Edmund Blufpand, voorzitter van de Vereniging van Surinaamse Melkboeren (VSMB), zegt dat de droogte een slechte invloed heeft op de groei van het gras. Volgens hem groeit het gras trager. “Maar het voordeel is wel dat het gras minder vochtig is, dus voedzamer”, aldus Blufpand. Voorts is hij van mening, dat de droogte niet echt nadelig is voor de melkproductie. “Uiteraard moet deze niet te lang aanhouden. De sector heeft andere problemen die een veel grotere rol spelen”, aldus Blufpand.
Hij wijst erop dat de problemen in de sector nog steeds dezelfde zijn. Blufpand somt op: vergrijzing, slechte irrigatie en ontwatering, hoge kosten voor voer. Ook zegt hij dat er geen geschikte grond te verkrijgen is, de verkaveling van veegronden, weinig tot geen begeleiding vanuit het ministerie van Landbouw, Veeteelt en Visserij.
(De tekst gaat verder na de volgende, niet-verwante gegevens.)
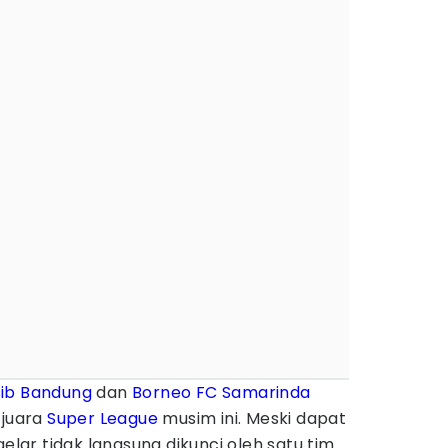
sib Bandung
dan
Borneo FC Samarinda
 juara
Super League
musim ini. Meski dapat
gelar tidak langsung dikunci oleh satu tim.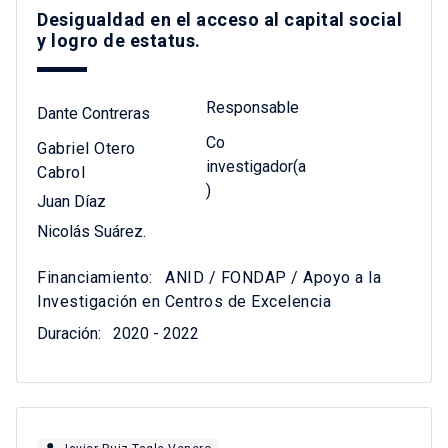
Desigualdad en el acceso al capital social
y logro de estatus.
Responsable
Dante Contreras
Co
Gabriel Otero
investigador(a
Cabrol
)
Juan Díaz
Nicolás Suárez.
Financiamiento:
ANID / FONDAP / Apoyo a la
Investigación en Centros de Excelencia
Duración:
2020 - 2022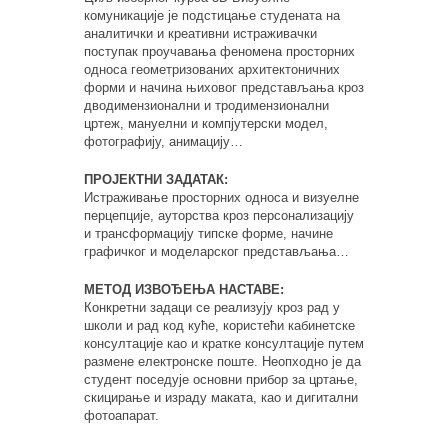
комуникације је подстицање студената на
аналитички и креативни истраживачки
поступак проучавања феномена просторних
односа геометризованих архитектоничних
форми и начина њиховог представљања кроз
дводимензионални и тродимензионални
цртеж, мануелни и компјутерски модел,
фотографију, анимацију…
ПРОЈЕКТНИ ЗАДАТАК:
Истрaживање просторних односа и визуелне
перцепције, ауторства кроз персонализацију
и трансформацију типске форме, начине
графичког и моделарског представљања…
МЕТОД ИЗВОЂЕЊА НАСТАВЕ:
Конкретни задаци се реализују кроз рад у
школи и рад код куће, користећи кабинетске
консултације као и кратке консултације путем
размене електронске поште. Неопходно је да
студент поседује основни прибор за цртање,
скицирање и израду маката, као и дигитални
фотоапарат.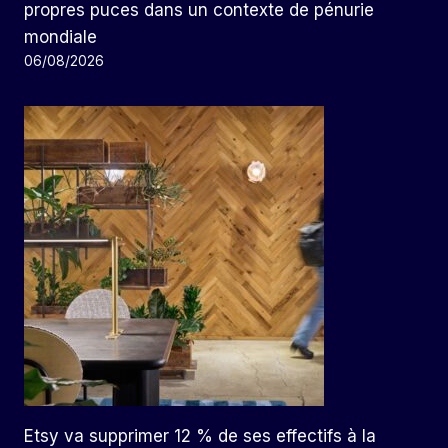
propres puces dans un contexte de pénurie
mondiale
06/08/2026
Etsy va supprimer 12 % de ses effectifs à la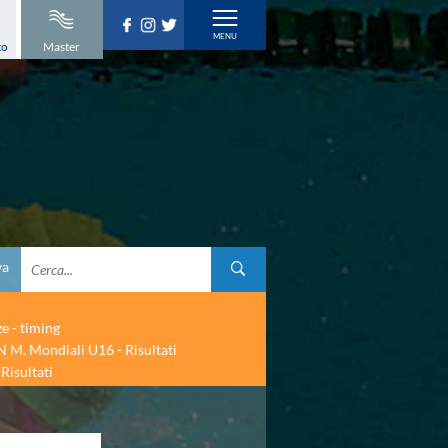
to
Master
va
ze - timing
 M. Mondiali U16 - Risultati
Risultati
Blufpand maakt ook duidelijk, dat er geen inseminatiemogelijkheden zijn, geen goedkope kredieten om te kunnen investeren, weinig en/of achterhaalde mechanisatie. Volgens Blufpand is er geen vooruitzicht op snellere oplossingen in de melkveesector. “Waardoor er geen animo is”, aldus Blufpand.
Mukesh Ramlagan, voorzitter van de Veehoudersbond Suriname (VHB), zegt dat er binnen zijn organisatie weinig wordt geklaagd over de huidige droogte, die zijn voor- en nadelen kan hebben. Volgens hem zijn de boeren van zijn organisatie op verschillende locaties op zoek naar gras. Hij geeft als voorbeeld laagliggende percelen die het voordeel opleveren van schoongemaakte weilanden.
Volgens hem hebben de boeren wel moeite om voldoende gras voor het vee in de stallen te hebben. Hij wijst erop dat veel veehouders langs de weg in sloten en op overwoekerde leegstaande percelen naar gras zoeken. Echter is dat soms gevaarlijk, omdat volgens hem Openbare Werken de laatste tijd bij het schoonmaken van de sloten de begroeiing (gras) niet meer ophaalt, maar met verdelgingsmiddelen het gras bespuit. Volgens Ramlagan vormt dat een groot risico voor het vee, dat met dit gras wordt gevoed. Hij zegt dat het ministerie vooraf het voorgaande zou moeten melden.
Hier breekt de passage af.